According to the Commerce Department, the trade gap rose more than 7.5% to $43.03 billion compared to expectations of $40.0 billion. The export figures declined to their lowest level in five months. It points towards a slower economic growth. There is a high chance that economic growth could decline owing to the winter and negative factory orders.
The factory order came in line with expectations and better than the reading in the earlier month, however, was still in negative on 0.6. Recently, the US Government has reported better than expected growth rate of 3.5%. The harsh winter could slash the growth rate by 0.3 percentage points. Trade figures, which came in negative, contributed as many 1.32 percentage points in the growth rate. Export figures of the largest economy in the world fell nearly 1.5% to $195.59 billion. This is the level last seen during April. The slow economy in China and the Euro zone is largely responsible for the weakness in export figures.

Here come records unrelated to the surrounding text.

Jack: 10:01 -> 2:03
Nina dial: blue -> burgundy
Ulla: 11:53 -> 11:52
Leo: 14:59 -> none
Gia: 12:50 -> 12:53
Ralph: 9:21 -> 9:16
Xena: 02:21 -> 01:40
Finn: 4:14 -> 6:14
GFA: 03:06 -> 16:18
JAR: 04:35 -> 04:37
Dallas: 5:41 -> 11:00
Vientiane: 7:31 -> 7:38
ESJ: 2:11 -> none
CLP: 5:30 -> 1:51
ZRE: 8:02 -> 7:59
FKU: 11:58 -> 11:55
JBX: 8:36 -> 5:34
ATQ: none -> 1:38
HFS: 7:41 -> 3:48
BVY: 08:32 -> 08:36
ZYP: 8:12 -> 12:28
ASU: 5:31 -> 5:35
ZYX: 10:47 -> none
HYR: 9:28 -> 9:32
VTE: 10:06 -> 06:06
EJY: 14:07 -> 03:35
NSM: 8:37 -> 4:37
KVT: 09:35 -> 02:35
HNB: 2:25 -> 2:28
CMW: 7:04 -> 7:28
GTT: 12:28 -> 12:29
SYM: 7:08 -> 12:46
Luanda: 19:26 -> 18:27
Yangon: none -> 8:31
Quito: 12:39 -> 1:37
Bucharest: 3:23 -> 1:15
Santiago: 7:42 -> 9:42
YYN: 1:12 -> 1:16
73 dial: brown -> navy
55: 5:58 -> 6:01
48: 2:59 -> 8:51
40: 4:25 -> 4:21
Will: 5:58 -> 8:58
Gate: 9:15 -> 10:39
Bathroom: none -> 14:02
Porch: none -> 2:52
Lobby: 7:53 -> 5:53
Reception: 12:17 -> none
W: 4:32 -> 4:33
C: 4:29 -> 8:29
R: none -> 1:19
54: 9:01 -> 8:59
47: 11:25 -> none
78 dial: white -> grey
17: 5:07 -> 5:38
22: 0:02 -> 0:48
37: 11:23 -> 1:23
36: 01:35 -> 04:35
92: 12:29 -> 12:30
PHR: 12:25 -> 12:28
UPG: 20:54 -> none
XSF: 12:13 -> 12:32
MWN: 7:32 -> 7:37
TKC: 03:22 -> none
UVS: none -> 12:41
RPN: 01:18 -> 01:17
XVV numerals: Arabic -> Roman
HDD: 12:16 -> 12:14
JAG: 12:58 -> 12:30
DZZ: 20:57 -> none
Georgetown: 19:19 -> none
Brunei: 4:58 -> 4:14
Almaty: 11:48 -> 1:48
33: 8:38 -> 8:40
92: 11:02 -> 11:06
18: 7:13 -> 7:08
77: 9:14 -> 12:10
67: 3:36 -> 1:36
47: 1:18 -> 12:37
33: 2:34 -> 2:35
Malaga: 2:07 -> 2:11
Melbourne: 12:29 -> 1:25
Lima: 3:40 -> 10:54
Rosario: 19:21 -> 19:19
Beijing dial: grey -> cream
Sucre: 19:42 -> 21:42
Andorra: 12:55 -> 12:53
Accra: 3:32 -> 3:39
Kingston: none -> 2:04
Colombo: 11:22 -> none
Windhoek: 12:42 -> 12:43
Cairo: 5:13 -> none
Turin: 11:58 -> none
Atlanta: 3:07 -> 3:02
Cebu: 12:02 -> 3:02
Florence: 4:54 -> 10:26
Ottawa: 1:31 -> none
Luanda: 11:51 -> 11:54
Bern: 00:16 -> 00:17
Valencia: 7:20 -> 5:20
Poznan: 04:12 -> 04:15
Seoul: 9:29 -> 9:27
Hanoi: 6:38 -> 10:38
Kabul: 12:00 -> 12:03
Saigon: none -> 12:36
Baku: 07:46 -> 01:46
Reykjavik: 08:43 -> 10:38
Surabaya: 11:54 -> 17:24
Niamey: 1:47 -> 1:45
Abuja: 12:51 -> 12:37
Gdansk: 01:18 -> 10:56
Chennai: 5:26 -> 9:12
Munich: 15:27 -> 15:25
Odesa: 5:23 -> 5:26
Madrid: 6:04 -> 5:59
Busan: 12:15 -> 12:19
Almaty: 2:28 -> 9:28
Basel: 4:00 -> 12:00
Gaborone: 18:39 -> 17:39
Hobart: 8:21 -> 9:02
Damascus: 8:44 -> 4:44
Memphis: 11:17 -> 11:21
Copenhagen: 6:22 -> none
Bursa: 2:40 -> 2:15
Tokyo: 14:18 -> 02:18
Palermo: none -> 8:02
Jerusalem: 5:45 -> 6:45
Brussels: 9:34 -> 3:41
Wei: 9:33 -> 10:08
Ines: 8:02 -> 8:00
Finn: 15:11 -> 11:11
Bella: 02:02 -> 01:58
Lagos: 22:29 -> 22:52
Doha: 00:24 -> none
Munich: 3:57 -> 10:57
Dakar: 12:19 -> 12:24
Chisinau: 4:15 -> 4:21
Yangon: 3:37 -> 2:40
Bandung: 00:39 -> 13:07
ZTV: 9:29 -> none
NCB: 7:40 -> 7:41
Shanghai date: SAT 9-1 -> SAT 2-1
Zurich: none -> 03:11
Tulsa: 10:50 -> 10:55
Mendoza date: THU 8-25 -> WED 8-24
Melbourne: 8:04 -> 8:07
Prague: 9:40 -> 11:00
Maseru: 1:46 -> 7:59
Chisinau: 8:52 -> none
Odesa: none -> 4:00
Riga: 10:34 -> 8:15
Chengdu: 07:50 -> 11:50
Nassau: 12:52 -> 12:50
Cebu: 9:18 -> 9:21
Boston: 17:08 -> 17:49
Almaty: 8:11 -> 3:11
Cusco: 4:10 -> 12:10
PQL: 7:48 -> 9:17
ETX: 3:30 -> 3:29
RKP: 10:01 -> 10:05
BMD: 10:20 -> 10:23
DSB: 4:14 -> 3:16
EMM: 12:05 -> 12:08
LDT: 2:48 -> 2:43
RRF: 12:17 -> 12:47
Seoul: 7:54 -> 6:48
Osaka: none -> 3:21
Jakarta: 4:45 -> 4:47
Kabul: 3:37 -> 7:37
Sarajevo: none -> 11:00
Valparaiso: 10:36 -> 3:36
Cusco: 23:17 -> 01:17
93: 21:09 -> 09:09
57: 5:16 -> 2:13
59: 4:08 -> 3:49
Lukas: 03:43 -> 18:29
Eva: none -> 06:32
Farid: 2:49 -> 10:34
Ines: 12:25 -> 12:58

Weak Export Figures Across Globe
Export figures of all the developed and few developing countries across the globe declined. Euro zone saw declination of exports by 6.5%, while Chinese exports dropped down 3.2%. Japan’s exports have dropped by a massive 14.7 %, while weakness in export growth was seen in Brazilian and Mexican economies too. Imports by the US stayed in line with expectations as crude oil prices hit the lowest level since 2009. Domestic increase of crude production in the US has helped to tame the widening of trade deficit balance.
AIG Impresses Wall Street
The largest insurance company in the US reported earnings that brought optimism in the stock. The third-quarter earnings of the company improved predominantly because of improving performance in the core insurance operations. The company declared a dividend of 12.5 cents a share in addition to the announcement that the company will buy-back shares worth $1.5 billion. The operating income after-tax increased more than 23% compared to earlier years.
Net income of AIG came in at $2.19 billion or $1.52 a share, compared to the earlier year’s figure of $2.17 billion or $1.46 a share. Under the property casualty’s head, premiums increased to $8.63 billion, while under the commercial underwriting head premiums increased to around $5.34 billion.